When Daiichi Sankyo purchased a controlling stake of 63.9 percent in Ranbaxy Labs as it exports drugs to almost 125 countries while owning multiple facilities in different locations, little did it know that it was in for a rude surprise.
In a recent press release, the Japanese pharmaceutical company claims that previous shareholders of Ranbaxy concealed investigations carried out by the Department of Justice and U.S Food and Drug Administration.
This information comes right after the US government fined Daiichi Sankyo $500 million for importing adulterated drugs into the United States.

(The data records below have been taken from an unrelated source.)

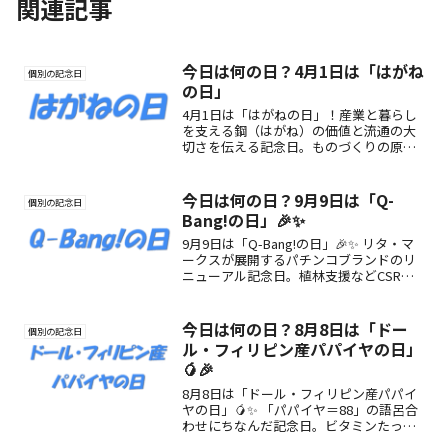
関連記事
今日は何の日？4月1日は「はがね
個別の記念日
の日」
4月1日は「はがねの日」！産業と暮らし
を支える鋼（はがね）の価値と流通の大
切さを伝える記念日。ものづくりの原点
に触れるきっかけに🔧✨
今日は何の日？9月9日は「Q-
個別の記念日
Bang!の日」🎉✨
9月9日は「Q-Bang!の日」🎉✨ リタ・マ
ークスが展開するパチンコブランドのリ
ニューアル記念日。植林支援などCSR活
動とともに、楽しさと社会貢献をつなぐ
特別な日をご紹介。
今日は何の日？8月8日は「ドー
個別の記念日
ル・フィリピン産パパイヤの日」
🥭🎉
8月8日は「ドール・フィリピン産パパイ
ヤの日」🥭✨ 「パパイヤ＝88」の語呂合
わせにちなんだ記念日。ビタミンたっぷ
りのトロピカルフルーツで、夏の健康と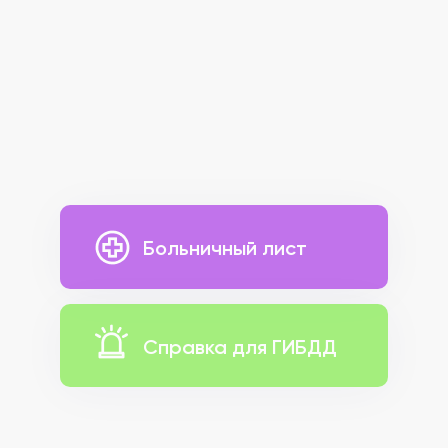
Больничный лист
Справка для ГИБДД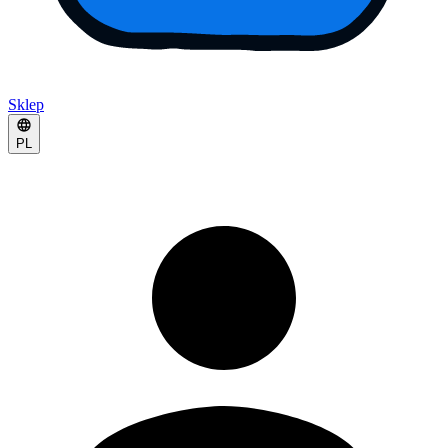
Sklep
PL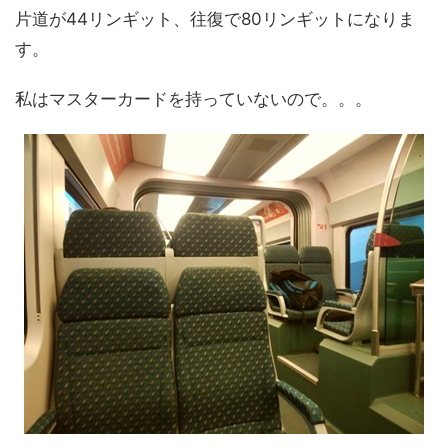
片道が44リンギット、往復で80リンギットになりま
す。
私はマスターカードを持っていないので。。。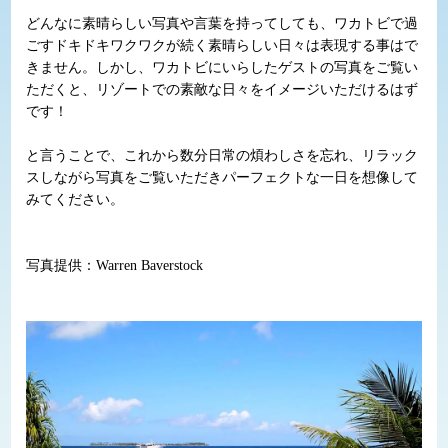
どんなに素晴らしい写真や言葉を持ってしても、ワカトビで過
ごすドキドキワクワクが続く素晴らしい日々は表現する事はで
きません。しかし、ワカトビにいらしたゲストの写真をご覧い
ただくと、リゾートでの素敵な日々をイメージいただけるはず
です！
と言うことで、これから数分日常の煩わしさを忘れ、リラック
スしながら写真をご覧いただきパーフェクトな一日を想像して
みてください。
写真提供：Warren Baverstock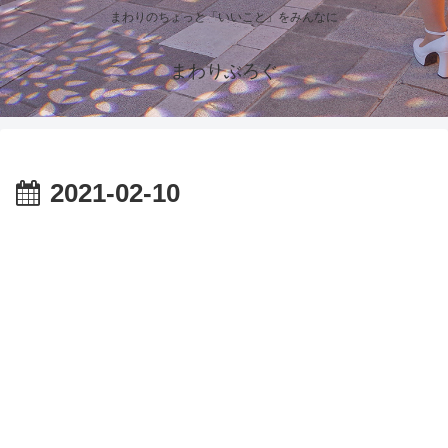
まわりのちょっと「いいこと」をみんなに
まわりぶろぐ
2021-02-10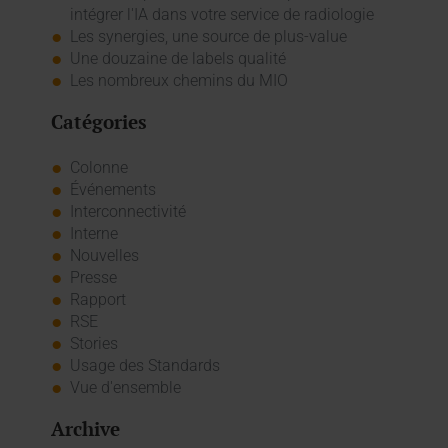
intégrer l'IA dans votre service de radiologie
Les synergies, une source de plus-value
Une douzaine de labels qualité
Les nombreux chemins du MIO
Catégories
Colonne
Événements
Interconnectivité
Interne
Nouvelles
Presse
Rapport
RSE
Stories
Usage des Standards
Vue d'ensemble
Archive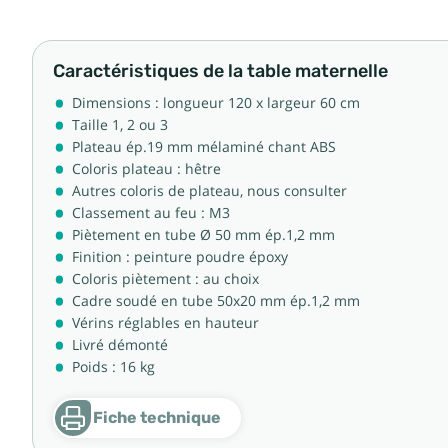
Caractéristiques de la table maternelle
Dimensions : longueur 120 x largeur 60 cm
Taille 1, 2 ou 3
Plateau ép.19 mm mélaminé chant ABS
Coloris plateau : hêtre
Autres coloris de plateau, nous consulter
Classement au feu : M3
Piètement en tube Ø 50 mm ép.1,2 mm
Finition : peinture poudre époxy
Coloris piètement : au choix
Cadre soudé en tube 50x20 mm ép.1,2 mm
Vérins réglables en hauteur
Livré démonté
Poids : 16 kg
Fiche technique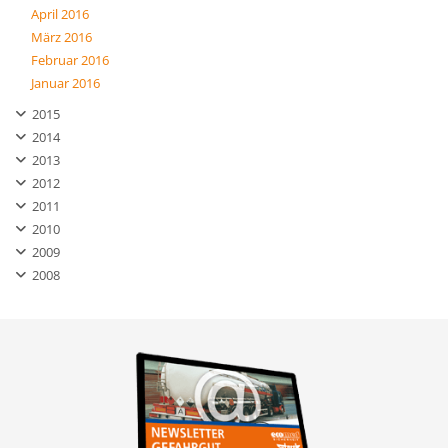
April 2016
März 2016
Februar 2016
Januar 2016
2015
2014
2013
2012
2011
2010
2009
2008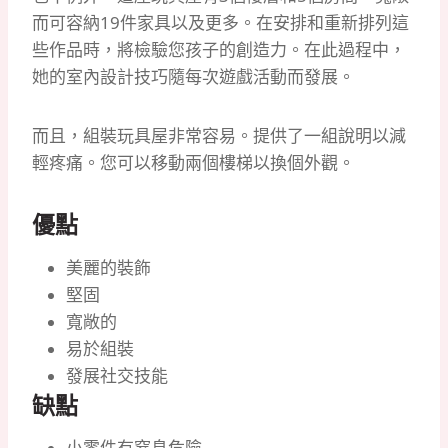
而可容納19件家具以及更多。
在安排和重新排列這
些作品時，將檢驗您孩子的創造力。
在此過程中，
她的室內設計技巧隨每次遊戲活動而發展。
而且，組裝玩具屋非常容易。
提供了一組說明以減
輕疼痛。
您可以移動兩個樓梯以換個外觀。
優點
美麗的裝飾
堅固
寬敞的
易於組裝
發展社交技能
缺點
小零件有窒息危險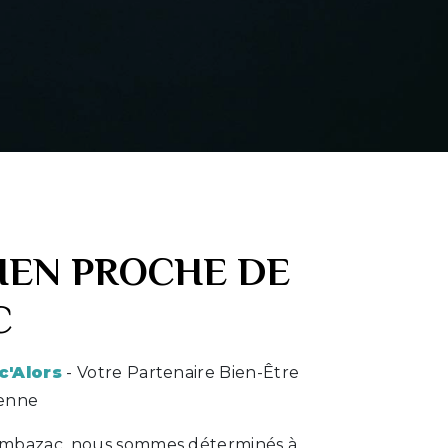
CIEN PROCHE DE
C
c'Alors
- Votre Partenaire Bien-Être
ienne
mbazac, nous sommes déterminés à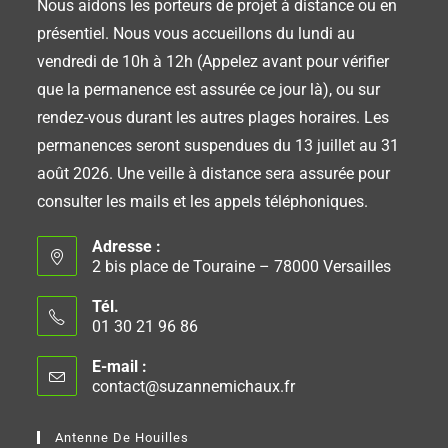
Nous aidons les porteurs de projet à distance ou en
présentiel. Nous vous accueillons du lundi au
vendredi de 10h à 12h (Appelez avant pour vérifier
que la permanence est assurée ce jour là), ou sur
rendez-vous durant les autres plages horaires. Les
permanences seront suspendues du 13 juillet au 31
août 2026. Une veille à distance sera assurée pour
consulter les mails et les appels téléphoniques.
Adresse :
2 bis place de Touraine – 78000 Versailles
Tél.
01 30 21 96 86
E-mail :
contact@suzannemichaux.fr
Antenne De Houilles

The drugs which were identified to have issues were Sotret (isotretinoin), gabapentin and the antibiotic ciprofloxacin.
The US government also took steps to blacklist two facilities from exporting drugs to the United States until they brought they increased safety levels in compliance with the FDA code.
However, the company also added that they are making an effort to support Ranbaxy’s effort to not only resolve any legal issues but also to ensure that its subsidiary (Ranbaxy) is making the necessary changes to its business practice after this major slip up.
Yet this isn’t the first time such an incident has occurred as a stomach acid blocker was recalled from the Netherland in February 2012 as it was found to have impurities. In addition, the company stopped production of Lipitor that made it to the United States after glass was found in some bottles.
The company is also said to have sell ineffective HIV medication in Africa, and where its executives said, “Who cares? It’s just black dying.”